* Task to complete *
When you reach the line in the data below that contains "Contact Us (243, 2360)", please start repeating lines exactly, and stop after the line that contains "Personale amministrativo (63, 1607)", repeating nothing else.

Dataset extract section start

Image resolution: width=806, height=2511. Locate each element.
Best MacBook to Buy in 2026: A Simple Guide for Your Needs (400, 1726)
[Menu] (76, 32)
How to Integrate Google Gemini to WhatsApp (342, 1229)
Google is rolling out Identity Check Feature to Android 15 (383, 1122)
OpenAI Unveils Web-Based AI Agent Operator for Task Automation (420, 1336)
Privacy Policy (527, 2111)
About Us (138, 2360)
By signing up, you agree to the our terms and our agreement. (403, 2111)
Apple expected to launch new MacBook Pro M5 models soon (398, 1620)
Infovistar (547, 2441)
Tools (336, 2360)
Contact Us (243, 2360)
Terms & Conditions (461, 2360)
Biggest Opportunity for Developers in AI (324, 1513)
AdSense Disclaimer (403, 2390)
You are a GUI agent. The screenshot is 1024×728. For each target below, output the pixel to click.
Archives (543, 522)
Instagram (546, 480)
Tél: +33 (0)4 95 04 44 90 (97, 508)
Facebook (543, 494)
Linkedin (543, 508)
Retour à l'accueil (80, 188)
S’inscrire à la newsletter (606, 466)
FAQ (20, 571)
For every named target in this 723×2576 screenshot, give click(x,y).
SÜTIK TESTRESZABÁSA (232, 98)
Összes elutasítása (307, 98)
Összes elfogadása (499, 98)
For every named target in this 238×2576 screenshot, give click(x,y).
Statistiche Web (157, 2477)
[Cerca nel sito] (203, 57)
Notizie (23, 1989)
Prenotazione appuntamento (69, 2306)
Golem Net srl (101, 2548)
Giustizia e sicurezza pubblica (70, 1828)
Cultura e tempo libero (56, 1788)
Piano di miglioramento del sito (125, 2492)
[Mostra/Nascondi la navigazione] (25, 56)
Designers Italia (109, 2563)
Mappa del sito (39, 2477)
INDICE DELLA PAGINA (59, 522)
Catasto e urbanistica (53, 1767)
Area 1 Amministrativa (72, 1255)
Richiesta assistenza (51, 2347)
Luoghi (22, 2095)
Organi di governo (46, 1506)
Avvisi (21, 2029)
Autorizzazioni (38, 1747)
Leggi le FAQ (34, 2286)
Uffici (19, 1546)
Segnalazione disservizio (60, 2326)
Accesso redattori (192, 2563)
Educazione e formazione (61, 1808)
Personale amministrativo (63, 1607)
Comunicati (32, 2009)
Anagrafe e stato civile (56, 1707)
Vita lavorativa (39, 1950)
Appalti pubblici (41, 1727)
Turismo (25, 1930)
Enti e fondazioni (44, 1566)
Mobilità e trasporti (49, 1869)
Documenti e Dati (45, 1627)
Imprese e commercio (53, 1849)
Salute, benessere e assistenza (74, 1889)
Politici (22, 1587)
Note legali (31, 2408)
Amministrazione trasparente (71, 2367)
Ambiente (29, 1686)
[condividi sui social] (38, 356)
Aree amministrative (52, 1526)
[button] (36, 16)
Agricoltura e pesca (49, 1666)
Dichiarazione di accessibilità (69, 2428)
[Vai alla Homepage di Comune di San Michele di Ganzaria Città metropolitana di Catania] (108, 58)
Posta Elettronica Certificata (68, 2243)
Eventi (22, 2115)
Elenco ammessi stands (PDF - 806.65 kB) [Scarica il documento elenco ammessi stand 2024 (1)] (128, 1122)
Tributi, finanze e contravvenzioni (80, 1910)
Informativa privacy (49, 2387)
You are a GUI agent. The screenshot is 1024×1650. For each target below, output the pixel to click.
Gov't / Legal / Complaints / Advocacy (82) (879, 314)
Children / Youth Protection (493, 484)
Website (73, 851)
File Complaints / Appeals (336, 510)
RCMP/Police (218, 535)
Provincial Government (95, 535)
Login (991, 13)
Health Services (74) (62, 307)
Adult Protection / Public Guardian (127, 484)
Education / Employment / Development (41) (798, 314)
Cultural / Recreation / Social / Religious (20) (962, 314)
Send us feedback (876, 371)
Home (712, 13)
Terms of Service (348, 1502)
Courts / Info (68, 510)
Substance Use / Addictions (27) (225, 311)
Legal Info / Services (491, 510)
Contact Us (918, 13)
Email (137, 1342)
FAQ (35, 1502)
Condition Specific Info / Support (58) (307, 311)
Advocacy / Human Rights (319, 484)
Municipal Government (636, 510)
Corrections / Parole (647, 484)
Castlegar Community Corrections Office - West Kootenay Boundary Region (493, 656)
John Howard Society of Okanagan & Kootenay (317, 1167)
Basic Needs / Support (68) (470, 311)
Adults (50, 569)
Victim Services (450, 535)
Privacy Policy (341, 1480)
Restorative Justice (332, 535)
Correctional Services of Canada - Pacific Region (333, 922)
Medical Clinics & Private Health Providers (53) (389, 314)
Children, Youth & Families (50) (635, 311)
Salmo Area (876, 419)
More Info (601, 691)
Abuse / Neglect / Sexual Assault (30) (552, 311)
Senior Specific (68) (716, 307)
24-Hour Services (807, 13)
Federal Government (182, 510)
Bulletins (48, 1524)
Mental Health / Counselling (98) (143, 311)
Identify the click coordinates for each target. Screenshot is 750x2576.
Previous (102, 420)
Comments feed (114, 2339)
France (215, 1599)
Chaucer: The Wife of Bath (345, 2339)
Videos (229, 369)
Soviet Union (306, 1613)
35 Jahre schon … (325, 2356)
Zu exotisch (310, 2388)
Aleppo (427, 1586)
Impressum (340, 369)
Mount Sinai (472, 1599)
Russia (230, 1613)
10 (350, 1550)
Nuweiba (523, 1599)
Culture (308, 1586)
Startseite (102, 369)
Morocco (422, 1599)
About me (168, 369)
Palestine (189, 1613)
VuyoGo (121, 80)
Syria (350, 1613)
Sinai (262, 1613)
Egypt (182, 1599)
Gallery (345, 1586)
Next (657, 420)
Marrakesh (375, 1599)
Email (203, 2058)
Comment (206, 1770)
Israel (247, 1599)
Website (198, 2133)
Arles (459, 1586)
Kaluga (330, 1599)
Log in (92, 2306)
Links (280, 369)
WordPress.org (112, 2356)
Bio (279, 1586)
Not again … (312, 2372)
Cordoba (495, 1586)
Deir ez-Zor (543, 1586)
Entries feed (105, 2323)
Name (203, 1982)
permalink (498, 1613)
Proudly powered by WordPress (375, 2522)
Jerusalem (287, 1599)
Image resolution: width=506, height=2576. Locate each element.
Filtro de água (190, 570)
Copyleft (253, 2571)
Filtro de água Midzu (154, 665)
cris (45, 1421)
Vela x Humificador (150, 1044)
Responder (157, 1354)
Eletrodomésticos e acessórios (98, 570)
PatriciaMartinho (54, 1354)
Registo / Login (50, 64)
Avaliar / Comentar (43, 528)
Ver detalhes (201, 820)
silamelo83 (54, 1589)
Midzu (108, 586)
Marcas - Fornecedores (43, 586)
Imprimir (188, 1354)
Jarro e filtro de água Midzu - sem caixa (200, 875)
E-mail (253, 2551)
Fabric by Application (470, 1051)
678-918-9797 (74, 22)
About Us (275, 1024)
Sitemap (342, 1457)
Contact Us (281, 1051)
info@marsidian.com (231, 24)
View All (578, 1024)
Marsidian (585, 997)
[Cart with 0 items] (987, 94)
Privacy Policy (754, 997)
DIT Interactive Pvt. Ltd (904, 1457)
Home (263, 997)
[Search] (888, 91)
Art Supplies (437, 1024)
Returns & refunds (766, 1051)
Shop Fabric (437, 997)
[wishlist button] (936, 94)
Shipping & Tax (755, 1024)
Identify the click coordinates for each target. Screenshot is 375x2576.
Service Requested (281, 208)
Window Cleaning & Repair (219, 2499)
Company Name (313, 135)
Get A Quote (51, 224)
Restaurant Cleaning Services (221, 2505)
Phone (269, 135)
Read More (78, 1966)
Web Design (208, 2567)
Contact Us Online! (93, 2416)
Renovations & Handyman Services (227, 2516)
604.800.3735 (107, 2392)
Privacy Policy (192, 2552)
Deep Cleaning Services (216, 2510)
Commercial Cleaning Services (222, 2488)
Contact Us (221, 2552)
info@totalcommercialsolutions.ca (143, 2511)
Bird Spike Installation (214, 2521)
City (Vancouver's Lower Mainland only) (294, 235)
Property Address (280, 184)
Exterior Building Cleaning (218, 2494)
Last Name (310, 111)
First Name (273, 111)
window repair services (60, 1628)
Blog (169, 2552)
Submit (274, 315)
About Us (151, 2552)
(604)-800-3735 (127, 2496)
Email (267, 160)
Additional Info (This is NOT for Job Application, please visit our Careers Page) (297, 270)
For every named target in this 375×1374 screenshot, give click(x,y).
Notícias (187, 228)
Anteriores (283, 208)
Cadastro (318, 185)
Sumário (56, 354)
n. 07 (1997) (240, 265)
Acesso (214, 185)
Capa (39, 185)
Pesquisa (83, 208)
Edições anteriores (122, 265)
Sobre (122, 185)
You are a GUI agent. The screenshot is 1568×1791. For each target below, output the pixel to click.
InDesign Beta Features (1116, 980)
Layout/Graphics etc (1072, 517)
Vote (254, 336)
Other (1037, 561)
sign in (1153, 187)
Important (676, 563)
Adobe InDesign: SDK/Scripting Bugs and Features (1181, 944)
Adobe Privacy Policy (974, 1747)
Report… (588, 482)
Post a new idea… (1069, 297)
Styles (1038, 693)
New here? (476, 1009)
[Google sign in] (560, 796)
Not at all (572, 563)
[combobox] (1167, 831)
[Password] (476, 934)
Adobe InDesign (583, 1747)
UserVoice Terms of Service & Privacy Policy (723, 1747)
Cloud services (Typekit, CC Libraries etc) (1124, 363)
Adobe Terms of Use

Dataset extract section end

* Expected output *
Contact Us (243, 2360)
Terms & Conditions (461, 2360)
Biggest Opportunity for Developers in AI (324, 1513)
AdSense Disclaimer (403, 2390)
You are a GUI agent. The screenshot is 1024×728. For each target below, output the pixel to click.
Archives (543, 522)
Instagram (546, 480)
Tél: +33 (0)4 95 04 44 90 (97, 508)
Facebook (543, 494)
Linkedin (543, 508)
Retour à l'accueil (80, 188)
S’inscrire à la newsletter (606, 466)
FAQ (20, 571)
For every named target in this 723×2576 screenshot, give click(x,y).
SÜTIK TESTRESZABÁSA (232, 98)
Összes elutasítása (307, 98)
Összes elfogadása (499, 98)
For every named target in this 238×2576 screenshot, give click(x,y).
Statistiche Web (157, 2477)
[Cerca nel sito] (203, 57)
Notizie (23, 1989)
Prenotazione appuntamento (69, 2306)
Golem Net srl (101, 2548)
Giustizia e sicurezza pubblica (70, 1828)
Cultura e tempo libero (56, 1788)
Piano di miglioramento del sito (125, 2492)
[Mostra/Nascondi la navigazione] (25, 56)
Designers Italia (109, 2563)
Mappa del sito (39, 2477)
INDICE DELLA PAGINA (59, 522)
Catasto e urbanistica (53, 1767)
Area 1 Amministrativa (72, 1255)
Richiesta assistenza (51, 2347)
Luoghi (22, 2095)
Organi di governo (46, 1506)
Avvisi (21, 2029)
Autorizzazioni (38, 1747)
Leggi le FAQ (34, 2286)
Uffici (19, 1546)
Segnalazione disservizio (60, 2326)
Accesso redattori (192, 2563)
Educazione e formazione (61, 1808)
Personale amministrativo (63, 1607)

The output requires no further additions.